「ありがとう。」

俺は彼女に感謝の意を述べた。

「えっ?」

「俺、いままで忘れてた。大事な気持ち。
音楽が好きなこと・・・。
締切や忙しい日々に追われる毎日で見失ってた。」

俺はなにか吹っ切れたような気持ちで彼女に話始めた。

「スランプだったんだ。
突然曲が書けなくなって、ここ半年、精神的に追い込まれてた。

そんな時、君の歌を聞いたんだ。

心が洗い流された。

そして、また君に励まされた。ありがとう。」

「いえ、私は何もしてません。

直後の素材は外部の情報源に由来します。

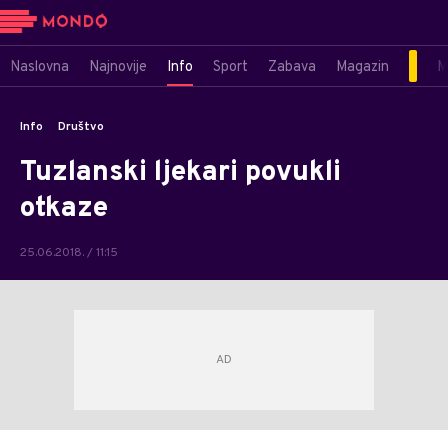
Naslovna
Najnovije
Info
Sport
Zabava
Magazin
M
Info
Društvo
Tuzlanski ljekari povukli
otkaze
25.06.2018. / 11:15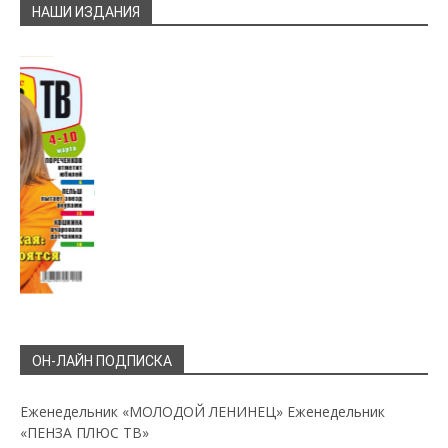
НАШИ ИЗДАНИЯ
ОН-ЛАЙН ПОДПИСКА
Еженедельник «МОЛОДОЙ ЛЕНИНЕЦ»
Еженедельник
«ПЕНЗА ПЛЮС ТВ»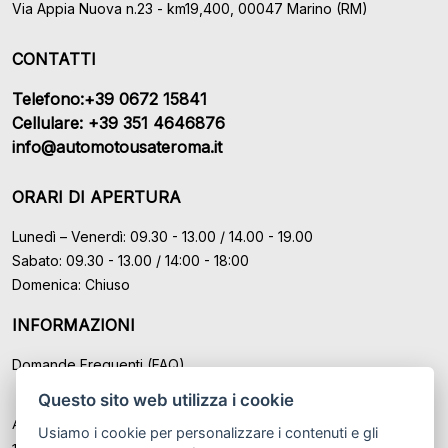
Via Appia Nuova n.23 - km19,400, 00047 Marino (RM)
CONTATTI
Telefono:+39 0672 15841
Cellulare: +39 351 4646876
info@automotousateroma.it
ORARI DI APERTURA
Lunedì – Venerdì: 09.30 - 13.00 / 14.00 - 19.00
Sabato: 09.30 - 13.00 / 14:00 - 18:00
Domenica: Chiuso
INFORMAZIONI
Domande Frequenti (FAQ)
Questo sito web utilizza i cookie
Auto Moto Usate Roma Srl sede di Marino - Roma, P.IVA: IT
Usiamo i cookie per personalizzare i contenuti e gli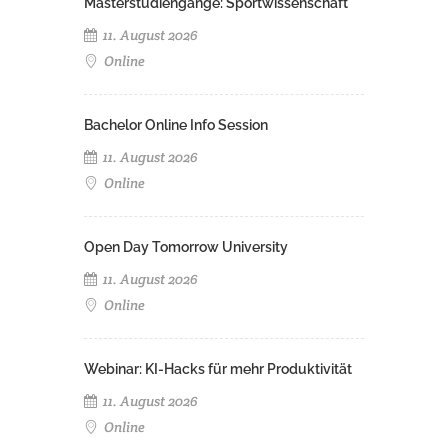
Masterstudiengänge: Sportwissenschaft
11. August 2026
Online
Bachelor Online Info Session
11. August 2026
Online
Open Day Tomorrow University
11. August 2026
Online
Webinar: KI-Hacks für mehr Produktivität
11. August 2026
Online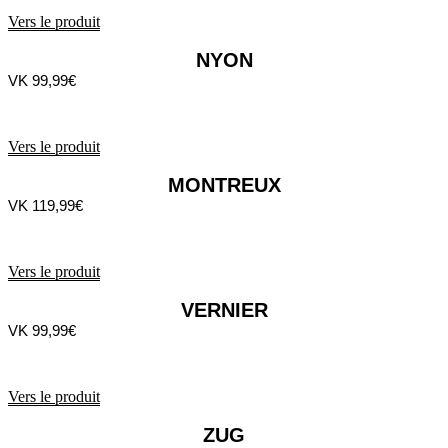
Vers le produit
NYON
VK 99,99€
Vers le produit
MONTREUX
VK 119,99€
Vers le produit
VERNIER
VK 99,99€
Vers le produit
ZUG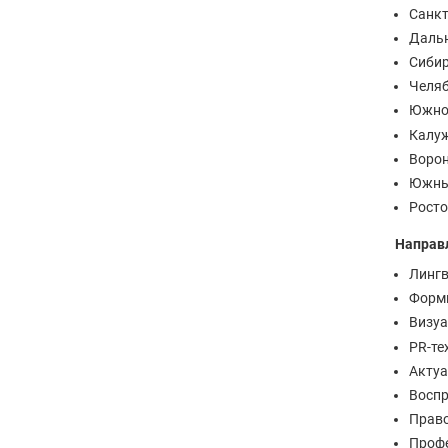
Санкт
Дальн
Сибир
Челяб
Южно-
Калуж
Ворон
Южный
Росто
Направ
Лингв
Форми
Визуа
PR-те
Актуа
Воспр
Право
Профе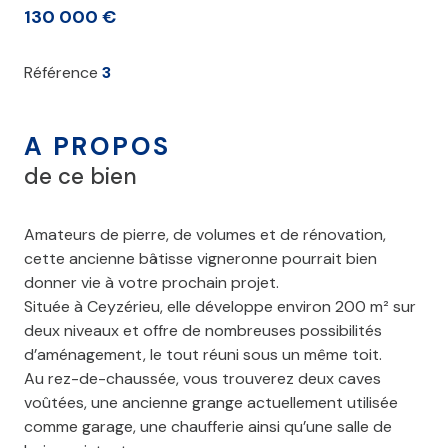
130 000 €
Référence
3
A PROPOS
de ce bien
Amateurs de pierre, de volumes et de rénovation,
cette ancienne bâtisse vigneronne pourrait bien
donner vie à votre prochain projet.
Située à Ceyzérieu, elle développe environ 200 m² sur
deux niveaux et offre de nombreuses possibilités
d’aménagement, le tout réuni sous un même toit.
Au rez-de-chaussée, vous trouverez deux caves
voûtées, une ancienne grange actuellement utilisée
comme garage, une chaufferie ainsi qu’une salle de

」
彼女は開いた手を横に振りながら否定した。

俺はにっこり笑って彼女を仕事場に使っている防音室に案内した

「すごい。」
俺は機材とピアノ、そしてギターを見せた。

「もう一度歌ってくれないか。」
俺は彼女に頼んだ。

「えっ?」

「凛の歌声を聴いてると創作意欲が湧いてくるくるんだ。」

「私の声で?」

「そう。」

俺は彼女の声を聞いたことで何か、新しいメロディが流れ込んできた。
あれだけ、抵抗があった作曲に半年ぶりのに取り組もうとしていたのだ。

イメージはもちろん、彼女。


 すごくいい曲ができるような気がしていた。